You’re hot. Then you’re not

Writing about Orange in a post last week inspired me to go and dig out an ad that they did to launch in Thailand. This was back in the late 80’s days when the brand was still hot. They were masters at combining sausage and sizzle, creating a truly differentiated brand from scratch. And their whole mix stood out from the crowd, from the simple name to the black and orange identity. Every time I watch this I goose-bumps. The script, the casting, the music… its a mini bloody masterpiece.


But then it all went horribly wrong. I think it started with the France Telecom takeover in 2000. Talking to people who worked there pre-FT, things did take a big change for the worse. There was more process, the French management didn’t really "get" the brand. And then the company’s visionary CEO Hans Snook quit. One shareholder perfectly summed up how important the role of the brand CEO was:

"Orange without Snook is like the Starship Enterprise without Captain Kirk"

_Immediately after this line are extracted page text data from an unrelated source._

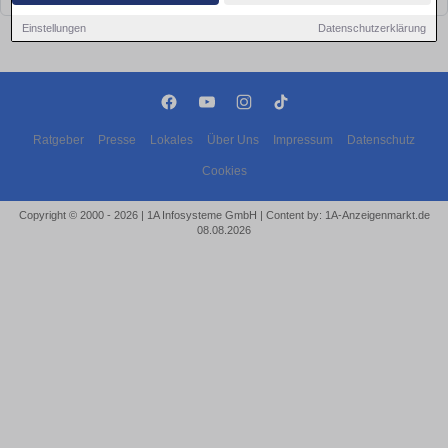
Einstellungen
Datenschutzerklärung
Ratgeber
Presse
Lokales
Über Uns
Impressum
Datenschutz
Cookies
Copyright © 2000 - 2026 | 1A Infosysteme GmbH | Content by: 1A-Anzeigenmarkt.de
08.08.2026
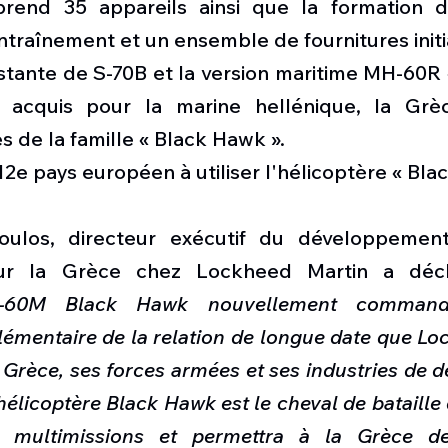
rend 35 appareils ainsi que la formation du
traînement et un ensemble de fournitures initi
istante de S-70B et la version maritime MH-60R
 acquis pour la marine hellénique, la Grèce
s de la famille « Black Hawk ».
12e pays européen à utiliser l'hélicoptère « Bla
ulos, directeur exécutif du développement
pour la Grèce chez Lockheed Martin a déc
UH-60M Black Hawk nouvellement command
mentaire de la relation de longue date que Loc
a Grèce, ses forces armées et ses industries de d
hélicoptère Black Hawk est le cheval de bataille 
 multimissions et permettra à la Grèce d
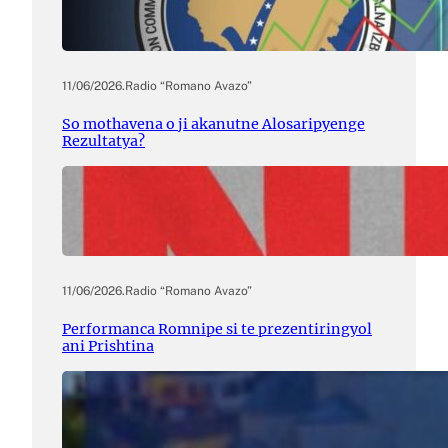
11/06/2026
.
Radio “Romano Avazo”
So mothavena o ji akanutne Alosaripyenge
Rezultatya?
11/06/2026
.
Radio “Romano Avazo”
Performanca Romnipe si te prezentiringyol
ani Prishtina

Then in 2002 Orange UK hired the bloke who did the "monkey" adverts for that living dead zombie of a brand, ITV Digital. Surprise, surprise he brought with him the agency behind the monkey, Mother. There first bit of work was the start of Orange going off the boil. Compared to the ad from earlier in the post this really was an act of "brand vandalism":

After years of consistency, Orange then zig-zagged through a number of campaigns I’ve lost count of, and fell behind in the innovation game. This left the UK market wide-open for a new brand to steal leadership from them in the shape of O2.

The sorry tale of Orange shows how fragile brand success is, and how easy it is to head off course…and once you’re off the boil, its hard to ever make the brand hot again.